In 1801, Rembrandt painted a portrait of his brother Rubens, youngest of the six Peale children, who always had an admiration for gardening and tending to natural life. Rembrandt seated his brother next to a geranium. The painting signifies the artist’s admiration for a sibling’s love of nature, and may have been inspired by the Dutch 17th century artist, David Teniers the Younger, who had painted a series of oil-on-copper paintings representing the five senses. His painting, "Smell" is quite similar to Rembrandt Peale’s. Rembrandt's piece captures the essence of a young gardener/artist’s peace of mind, gracefully looking out, a posture of wonder and calmness.

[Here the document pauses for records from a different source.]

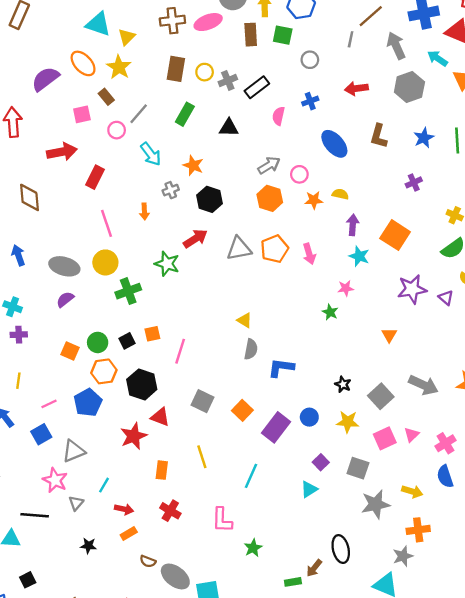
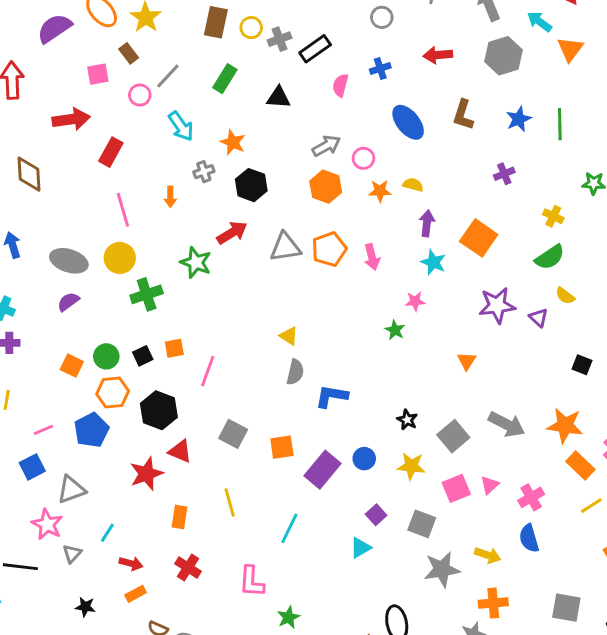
orange square: (242, 410) -> (282, 447), turned 36

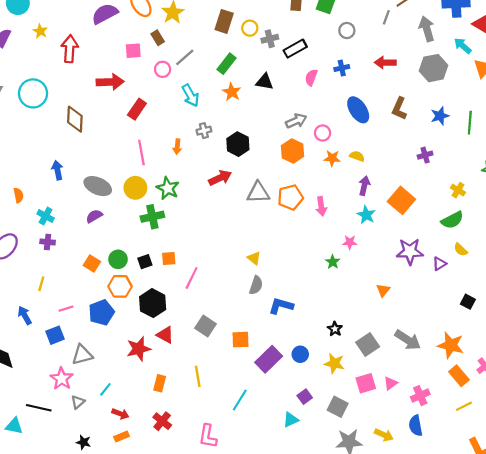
orange star: (233, 142) -> (232, 92), moved
green star: (196, 262) -> (168, 188), moved
purple triangle: (539, 318) -> (439, 264), turned 40

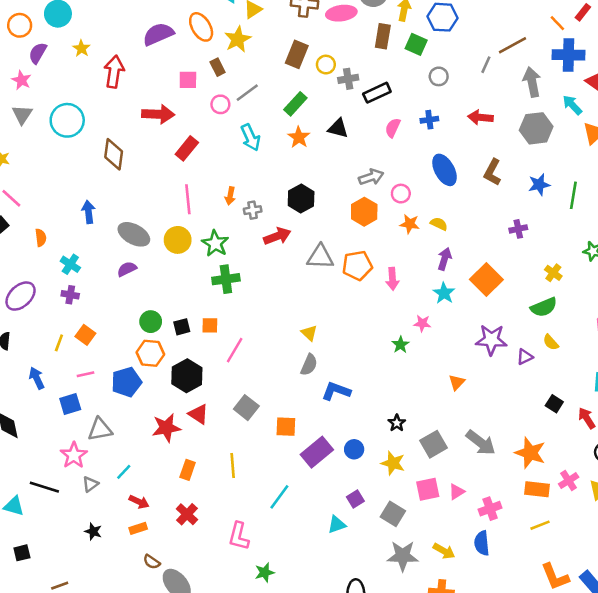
gray cross: (204, 131) -> (253, 210), moved
green cross: (152, 217) -> (226, 279), moved
orange square: (92, 263) -> (85, 335), moved
orange rectangle: (459, 376) -> (537, 489), turned -48

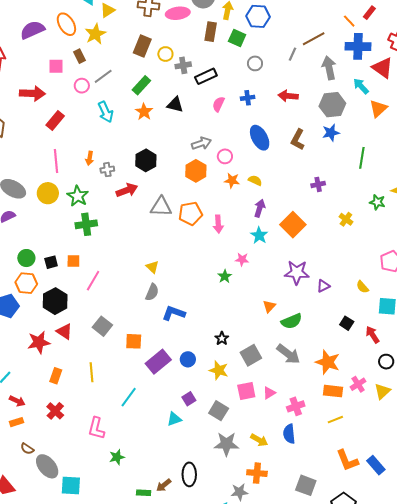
blue star: (539, 185) -> (331, 133), moved
green semicircle: (544, 307) -> (292, 321), moved
yellow semicircle: (551, 342) -> (362, 287), moved

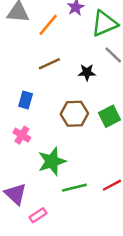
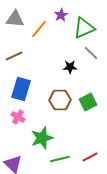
brown line: (49, 64) -> (14, 56), moved
blue rectangle: (26, 100) -> (21, 89), size x1.6

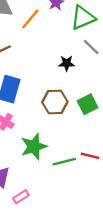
red line: (90, 157) -> (90, 156), moved, turned 42
green line: (60, 159) -> (64, 162), moved

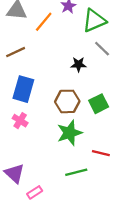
green star: (34, 146) -> (69, 133), moved
green line: (64, 162) -> (76, 172), moved

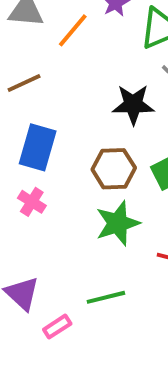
black star: (78, 64) -> (133, 104), size x1.5
green line: (76, 172) -> (106, 297), moved

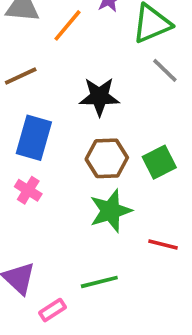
black star: (133, 104) -> (99, 97), moved

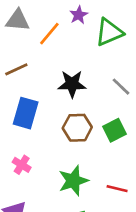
gray line: (165, 70) -> (121, 87), moved
pink cross: (28, 190) -> (22, 165), moved
green star: (111, 211) -> (73, 181), moved

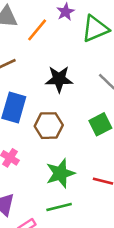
brown hexagon: (77, 128) -> (49, 126), moved

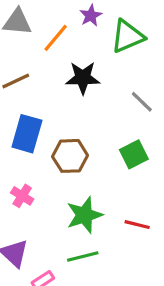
black star: (59, 79) -> (83, 78), moved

In 1824 Peale painted the Patriæ Pater, in which a rectangle supporting an oval wreath surrounds the eye-catching image of George Washington. The most successful painting of Peale's 50-year career, it inspired John Marshall to have his portrait done by Peale in the same fashion. The painting was criticized as lacking authenticity, as it was not completed until after Washington's death (1799). Nonetheless, Peale received commendations for his portrait by many noted politicians such as Washington’s nephew, Judge Bushrod Washington, who was an associate U.S. Supreme Court Justice, and Marshall.

Peale's neoclassical painting The Roman Daughter depicts a young girl shielding her father, a prisoner in chains, and feeding him from her breast. This piece demonstrates compassion and graceful defense; his copy of Correggio's Angel, and his immense allegorical painting, Court of Death (1820), reveal the same artistic style.